Once, while John is sleeping, she gets up and walks to Sarah's room, she silently forces Sarah into John's room, then stares intently at him. It takes Sarah several moments to understand what Cameron wants. Despite the fact that she has seen him sleeping dozens of times since her reactivation, she has taken the idea that there is something wrong with him, and wants Sarah to fix it. Sarah hopelessly attempts to explain to her that he's only sleeping, but gives up when she realizes that Cameron isn't even paying attention to her. She starts to leave, but Cameron force-fully grabs her arm, holding her in place. She has no choice but to wake John up, who proceeds to sit with Cameron the rest of the night. When he falls asleep again at six a.m., she no longer seems concerned.
It is a bad day. John and Cameron are outside. He tells her to wait while he goes into the house to get something from his bedroom. In exhaustion, he falls asleep on his bed. He is woken by thunder, and he momentarily panics when he doesn't know where she is, but he soon finds her outside in the yard where he had told her to wait. She is soaking wet, having stood in the rain for over an hour. He brings her into the house, apologizing with tears in his eyes as he dries her with a towel. She does not understand what he is upset about.
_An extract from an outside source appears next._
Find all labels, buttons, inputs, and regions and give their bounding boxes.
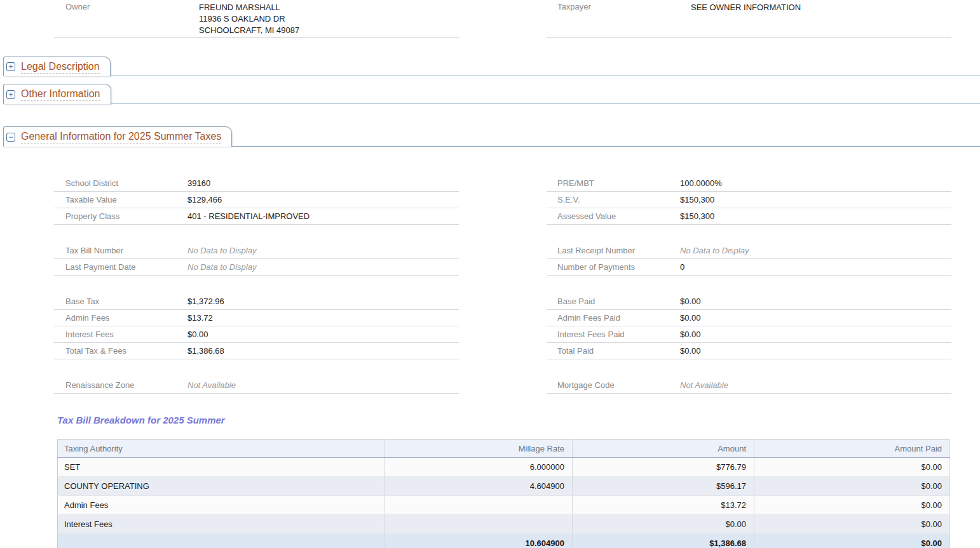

Judgment day has come and gone and no bombs have fallen. Sarah and Ellison argue about what it means, if John Henry was Skynet after all, now lost in some unknown future, or perhaps someone at Kaliba had spilled coffee on the one they were building. Sarah, John, and Ellison laugh at that. A true and honest laugh. Skynet, the digital demon that had haunted their nightmares, ruined and ended so many lives, defeated once and for all by a cup of Folger's Columbian Roast. Sarah is too wise and too suspicious to believe that it is truly over, but she will hope.
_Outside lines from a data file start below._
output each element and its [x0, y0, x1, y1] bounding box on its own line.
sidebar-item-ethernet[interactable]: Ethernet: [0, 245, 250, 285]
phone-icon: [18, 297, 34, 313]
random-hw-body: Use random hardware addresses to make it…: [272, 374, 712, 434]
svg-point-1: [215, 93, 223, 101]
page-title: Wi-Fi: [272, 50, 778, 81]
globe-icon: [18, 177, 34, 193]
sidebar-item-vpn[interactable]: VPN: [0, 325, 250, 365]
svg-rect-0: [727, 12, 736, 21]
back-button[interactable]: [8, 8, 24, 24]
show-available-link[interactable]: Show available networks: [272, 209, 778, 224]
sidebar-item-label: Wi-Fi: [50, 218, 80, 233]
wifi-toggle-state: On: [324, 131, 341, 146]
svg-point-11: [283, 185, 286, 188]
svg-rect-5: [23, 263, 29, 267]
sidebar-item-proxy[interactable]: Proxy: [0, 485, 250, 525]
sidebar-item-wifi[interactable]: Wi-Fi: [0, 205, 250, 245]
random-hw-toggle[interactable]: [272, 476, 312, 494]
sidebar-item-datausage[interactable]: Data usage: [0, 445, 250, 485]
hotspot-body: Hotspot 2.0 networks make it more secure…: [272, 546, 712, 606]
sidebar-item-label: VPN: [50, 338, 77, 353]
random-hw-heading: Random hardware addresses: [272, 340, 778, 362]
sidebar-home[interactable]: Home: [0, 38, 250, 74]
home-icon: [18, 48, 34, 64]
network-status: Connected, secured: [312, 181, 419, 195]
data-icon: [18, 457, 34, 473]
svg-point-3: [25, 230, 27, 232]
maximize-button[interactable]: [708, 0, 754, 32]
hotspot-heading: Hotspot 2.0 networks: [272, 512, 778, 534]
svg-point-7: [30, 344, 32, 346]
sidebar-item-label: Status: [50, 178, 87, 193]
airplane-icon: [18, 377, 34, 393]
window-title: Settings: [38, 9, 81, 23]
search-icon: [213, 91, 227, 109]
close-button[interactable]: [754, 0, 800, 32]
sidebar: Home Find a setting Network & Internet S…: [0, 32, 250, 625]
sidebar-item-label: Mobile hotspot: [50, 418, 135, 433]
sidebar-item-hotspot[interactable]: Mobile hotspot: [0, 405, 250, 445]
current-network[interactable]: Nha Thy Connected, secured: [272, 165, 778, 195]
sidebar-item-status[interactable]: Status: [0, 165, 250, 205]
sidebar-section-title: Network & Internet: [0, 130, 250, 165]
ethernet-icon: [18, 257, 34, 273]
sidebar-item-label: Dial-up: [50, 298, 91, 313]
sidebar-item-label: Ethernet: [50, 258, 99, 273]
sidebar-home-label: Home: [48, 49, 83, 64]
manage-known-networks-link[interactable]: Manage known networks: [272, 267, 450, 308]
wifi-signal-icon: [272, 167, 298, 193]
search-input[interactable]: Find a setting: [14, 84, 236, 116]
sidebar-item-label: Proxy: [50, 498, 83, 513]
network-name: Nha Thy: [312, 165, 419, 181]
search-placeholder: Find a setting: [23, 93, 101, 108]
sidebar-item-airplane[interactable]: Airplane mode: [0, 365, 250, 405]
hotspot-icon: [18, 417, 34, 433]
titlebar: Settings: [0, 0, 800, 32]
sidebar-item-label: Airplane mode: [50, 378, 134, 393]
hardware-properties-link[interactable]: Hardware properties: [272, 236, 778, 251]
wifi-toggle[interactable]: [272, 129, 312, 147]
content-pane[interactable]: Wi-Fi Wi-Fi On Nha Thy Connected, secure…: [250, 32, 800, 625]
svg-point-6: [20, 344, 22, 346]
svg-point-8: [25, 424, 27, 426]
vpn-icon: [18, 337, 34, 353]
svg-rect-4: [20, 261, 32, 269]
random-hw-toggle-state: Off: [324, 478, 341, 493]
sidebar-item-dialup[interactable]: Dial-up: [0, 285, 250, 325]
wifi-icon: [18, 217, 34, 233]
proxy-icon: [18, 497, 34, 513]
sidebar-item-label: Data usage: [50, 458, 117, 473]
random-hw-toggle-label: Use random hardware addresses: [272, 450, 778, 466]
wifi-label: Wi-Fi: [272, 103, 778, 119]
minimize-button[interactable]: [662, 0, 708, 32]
It is a good day. It is John's birthday. There is a chocolate cake. John insists on letting Cameron cut her own piece. He puts the knife in her hand. She looks at it as if she doesn't know what it is. For a moment Sarah has a terrible vision of her plunging the knife into John's neck, but instead she makes a single cut into the cake and then looks to John for approval. He smiles at her and helps her finish cutting a piece.
Sarah wakes up one night to the sound of John vomiting. She finds him in the bathroom, crying and retching. She is about to ask him if he is sick, when she catches a glimpse through John's partially open bedroom door, and she understands what has taken place. Cameron is lying on the bed staring vacantly at the ceiling. She is naked. Sarah goes into her room and closes the door. She weeps for her son.
A few weeks later, under the tongue-loosening of alcohol, John admits to his mother that he's not sure the cyborg should even be called Cameron anymore, or if he's made a new broken creature out of Cameron's corpse.
Sarah wonders sometimes why she allows it, how he could ever become a great leader if Judgment Day does come, when he is responsible for a helpless invalid. It is those times that Sarah has to remind herself what Cameron is, and that John's attentive devotion to her is an indulgence on his part, the only way he has of being with the...thing he loves. Sarah knows that if he were to tell Cameron to wait in a closet, and leave her there for six months, she would be perfectly fine when he got back to her.
John hunts endlessly for any glimmers of intelligence from her, motivated by the belief that some part of Cameron is still lost within her, if he can only find a way to reach it and bring it out. Sarah remembers its hands around his neck, and hopes he's wrong.